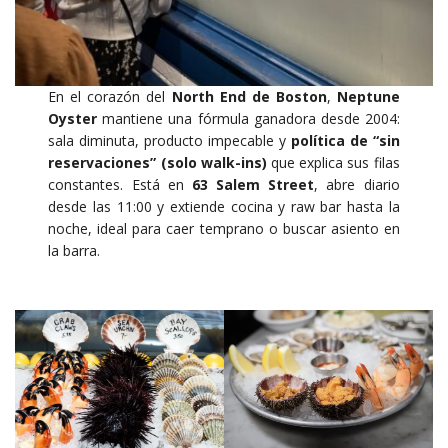
En el corazón del
North End de Boston
,
Neptune
Oyster
mantiene una fórmula ganadora desde 2004:
sala diminuta, producto impecable y
política de “sin
reservaciones” (solo walk-ins)
que explica sus filas
constantes. Está en
63 Salem Street
, abre diario
desde las 11:00 y extiende cocina y raw bar hasta la
noche, ideal para caer temprano o buscar asiento en
la barra.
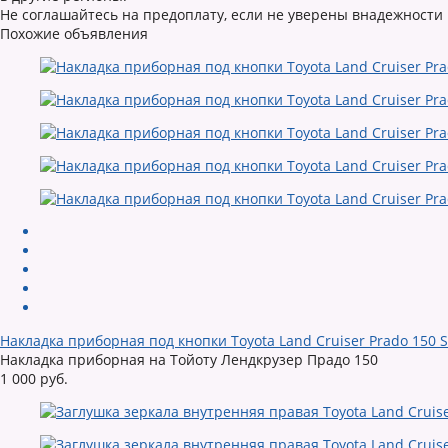
Не соглашайтесь на предоплату, если не уверены внадежности
Похожие объявления
Накладка приборная под кнопки Toyota Land Cruiser Prado 150 S
Накладка приборная на Тойоту Лендкрузер Прадо 150
1 000 руб.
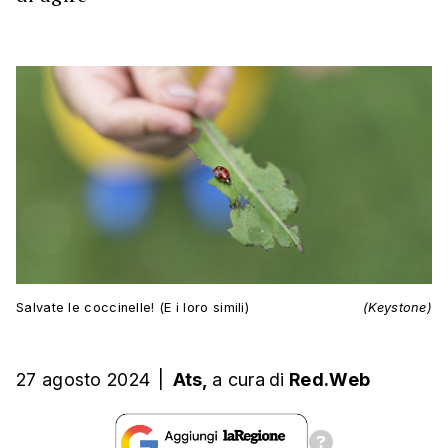
Salvate le coccinelle! (E i loro simili)
(Keystone)
27 agosto 2024
|
Ats,
a cura
di
Red.Web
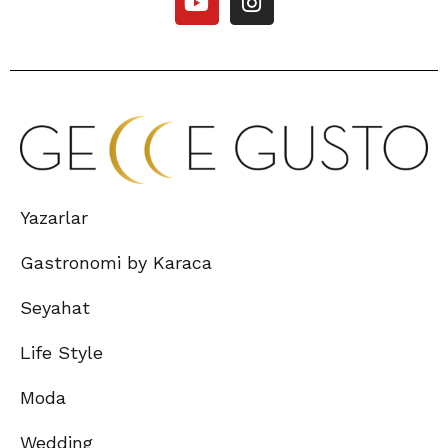
Yazarlar
Gastronomi by Karaca
Seyahat
Life Style
Moda
Wedding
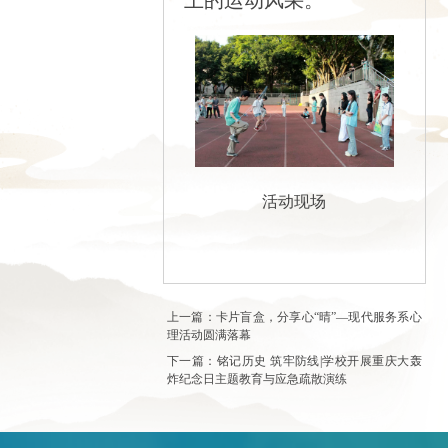
活动现场
上一篇：卡片盲盒，分享心“晴”—现代服务系心
理活动圆满落幕
下一篇：铭记历史 筑牢防线|学校开展重庆大轰
炸纪念日主题教育与应急疏散演练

To do: Where a picture appears, omit it, and otherwise retype the material exactly.

Completed exercise:
En el corazón del
North End de Boston
,
Neptune
Oyster
mantiene una fórmula ganadora desde 2004:
sala diminuta, producto impecable y
política de “sin
reservaciones” (solo walk-ins)
que explica sus filas
constantes. Está en
63 Salem Street
, abre diario
desde las 11:00 y extiende cocina y raw bar hasta la
noche, ideal para caer temprano o buscar asiento en
la barra.
Не соглашайтесь на предоплату, если не уверены внадежности
Похожие объявления
Накладка приборная под кнопки Toyota Land Cruiser Prado 150 S
Накладка приборная на Тойоту Лендкрузер Прадо 150
1 000 руб.
Salvate le coccinelle! (E i loro simili)
(Keystone)
27 agosto 2024
|
Ats,
a cura
di
Red.Web
Yazarlar
Gastronomi by Karaca
Seyahat
Life Style
Moda
Wedding
活动现场
上一篇：卡片盲盒，分享心“晴”—现代服务系心
理活动圆满落幕
下一篇：铭记历史 筑牢防线|学校开展重庆大轰
炸纪念日主题教育与应急疏散演练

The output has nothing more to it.